---------- Data provided ----------

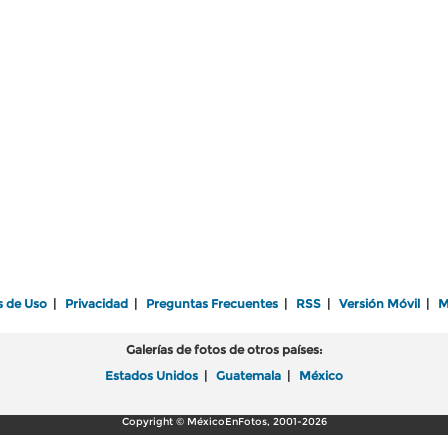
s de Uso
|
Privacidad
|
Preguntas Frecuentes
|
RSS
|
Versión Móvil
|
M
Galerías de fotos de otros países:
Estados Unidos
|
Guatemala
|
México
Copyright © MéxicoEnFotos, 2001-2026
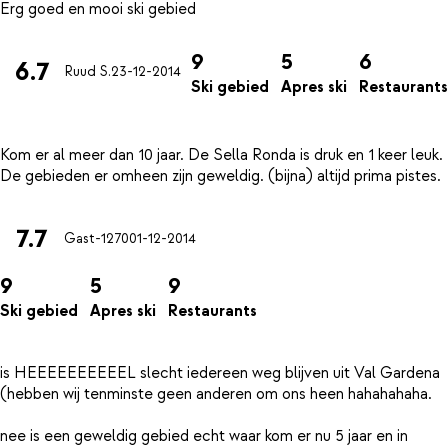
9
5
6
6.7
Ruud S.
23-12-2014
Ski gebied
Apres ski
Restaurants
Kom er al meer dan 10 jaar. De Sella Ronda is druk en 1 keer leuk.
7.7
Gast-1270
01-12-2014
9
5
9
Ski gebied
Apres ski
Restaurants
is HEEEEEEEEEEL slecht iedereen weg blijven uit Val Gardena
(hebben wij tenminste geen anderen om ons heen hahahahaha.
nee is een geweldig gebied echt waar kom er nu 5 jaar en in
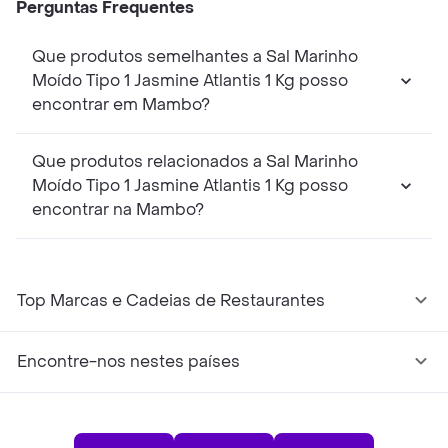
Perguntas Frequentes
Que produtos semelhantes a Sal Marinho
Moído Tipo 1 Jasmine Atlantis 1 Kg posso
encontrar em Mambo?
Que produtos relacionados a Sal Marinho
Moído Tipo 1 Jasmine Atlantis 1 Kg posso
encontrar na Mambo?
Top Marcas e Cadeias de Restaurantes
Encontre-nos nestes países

----------

Work order
State the number of lines in the data above that include the word "jaar", leaving out any other words.

Task solution
2